As I was standing there a prayer came in from my Dad. “ картинка 143?”

“What,” I said.

“Mom’s OK,” he said. “She was out on assignment. She’s at an undisclosed Nest.”

The Mothers mourned and regrouped; they held a press conference a few days later to denounce the attacks and to promise more security. Every day that winter, you’d see fleets of Mothers trying to repair the town: boarding up broken storefront windows; covering open bookwormholes; transporting people with holes in them to Appleseed Hospital. Orange Traffic Cones, meanwhile, maintained status quo as best they could: they tried to keep the roads open, to protect as many stories as possible from looting or meaningloss, to deliver food to shut-ins and get people to and from work and school. When some hoodlum phrases knocked out the streetlights on Converse early that spring, a Cone even showed up at my door to drive me to school in a Cone-shaped squad car.

By that point, though, school wasn’t really school —it was mostly cages and dark, empty classrooms. Teachers were rare, and if they showed up at all they usually just stood in front of the room, staring back at the students. In Depression IV, the broom teaching the class just posed whats. “What’s the education?” he asked.

Large Odor raised his hand. “The past?” he said.

The broom shrugged. “I’m not sure,” he said. “Maybe, maybe not.”

Then Chamblis raised her hand. “What’s our homework?” she said.

“That’s a great question,” the broom said. “What is your home work?”

“The work we do at home?” said Spondee.

I left that room and went to Advanced What to Be Most Frightened Of. But the teacher in that room didn’t say anything at all — she just kept drawing sad faces on the chalkboard.

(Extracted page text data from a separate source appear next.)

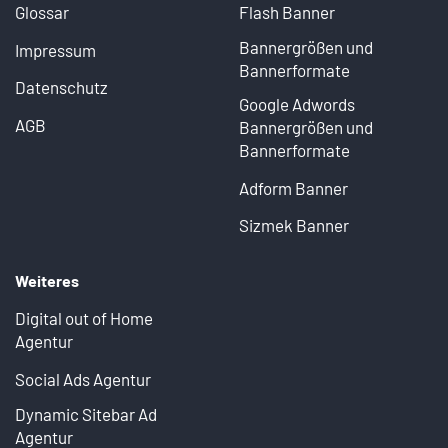
Glossar
Flash Banner
Bannergrößen und
Impressum
Bannerformate
Datenschutz
Google Adwords
AGB
Bannergrößen und
Bannerformate
Adform Banner
Sizmek Banner
Weiteres
Digital out of Home
Agentur
Social Ads Agentur
Dynamic Sitebar Ad
Agentur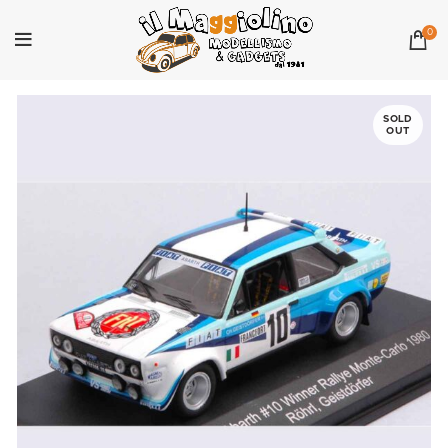
0
SOLD
OUT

A few days later I showed up to that classroom and found it empty. I sat there for a few hours, and then I stood up and left. By then the place was a mess — the hallways were filled with garbage and torn-up books, and everything smelled like old ham and mayonnaise. On the way out the door that day — my very last day of high school ever — my sneaker kicked through a stack of papers near the art room and the pages went flying. I picked up a handful of the scattered pages; there was an old school newspaper, plus two blank diplomas and a hall pass. I kept the hall pass and one of the diplomas and threw the rest of it back on the ground. Then I walked out the heavy front doors.